Task prompt: The output has to be the full set of records, reproduced exactly, minus any picture.

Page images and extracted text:
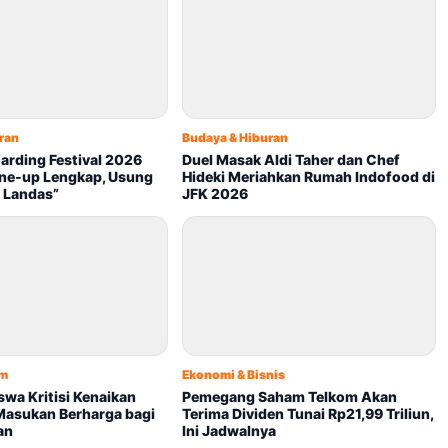
ran
Budaya & Hiburan
arding Festival 2026
Duel Masak Aldi Taher dan Chef
ne-up Lengkap, Usung
Hideki Meriahkan Rumah Indofood di
 Landas”
JFK 2026
um
Ekonomi & Bisnis
wa Kritisi Kenaikan
Pemegang Saham Telkom Akan
 Masukan Berharga bagi
Terima Dividen Tunai Rp21,99 Triliun,
an
Ini Jadwalnya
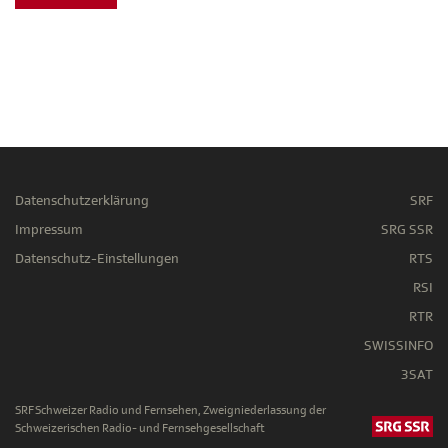
Datenschutzerklärung
SRF
Impressum
SRG SSR
Datenschutz-Einstellungen
RTS
RSI
RTR
SWISSINFO
3SAT
SRF Schweizer Radio und Fernsehen, Zweigniederlassung der
Schweizerischen Radio- und Fernsehgesellschaft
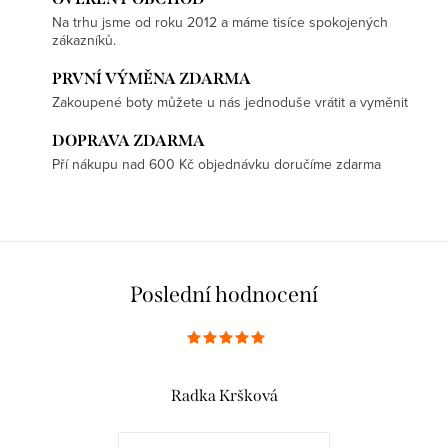
Na trhu jsme od roku 2012 a máme tisíce spokojených
zákazníků.
PRVNÍ VÝMĚNA ZDARMA
Zakoupené boty můžete u nás jednoduše vrátit a vyměnit
DOPRAVA ZDARMA
Pří nákupu nad 600 Kč objednávku doručíme zdarma
Poslední hodnocení
Radka Kršková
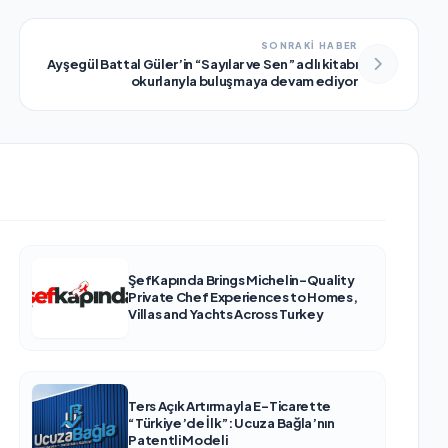
SONRAKİ HABER
Ayşegül Battal Güler’in “Sayılar ve Sen” adlı kitabı
okurlarıyla buluşmaya devam ediyor
ŞefKapında Brings Michelin-Quality
Private Chef Experiences to Homes,
Villas and Yachts Across Turkey
Ters Açık Artırmayla E-Ticarette
“Türkiye’de İlk”: Ucuza Bağla’nın
Patentli Modeli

Response area:
ran
Budaya & Hiburan
arding Festival 2026
Duel Masak Aldi Taher dan Chef
ne-up Lengkap, Usung
Hideki Meriahkan Rumah Indofood di
 Landas”
JFK 2026
um
Ekonomi & Bisnis
wa Kritisi Kenaikan
Pemegang Saham Telkom Akan
 Masukan Berharga bagi
Terima Dividen Tunai Rp21,99 Triliun,
an
Ini Jadwalnya
Datenschutzerklärung
SRF
Impressum
SRG SSR
Datenschutz-Einstellungen
RTS
RSI
RTR
SWISSINFO
3SAT
SRF Schweizer Radio und Fernsehen, Zweigniederlassung der
Schweizerischen Radio- und Fernsehgesellschaft
Na trhu jsme od roku 2012 a máme tisíce spokojených
zákazníků.
PRVNÍ VÝMĚNA ZDARMA
Zakoupené boty můžete u nás jednoduše vrátit a vyměnit
DOPRAVA ZDARMA
Pří nákupu nad 600 Kč objednávku doručíme zdarma
Poslední hodnocení
Radka Kršková
SONRAKİ HABER
Ayşegül Battal Güler’in “Sayılar ve Sen” adlı kitabı
okurlarıyla buluşmaya devam ediyor
ŞefKapında Brings Michelin-Quality
Private Chef Experiences to Homes,
Villas and Yachts Across Turkey
Ters Açık Artırmayla E-Ticarette
“Türkiye’de İlk”: Ucuza Bağla’nın
Patentli Modeli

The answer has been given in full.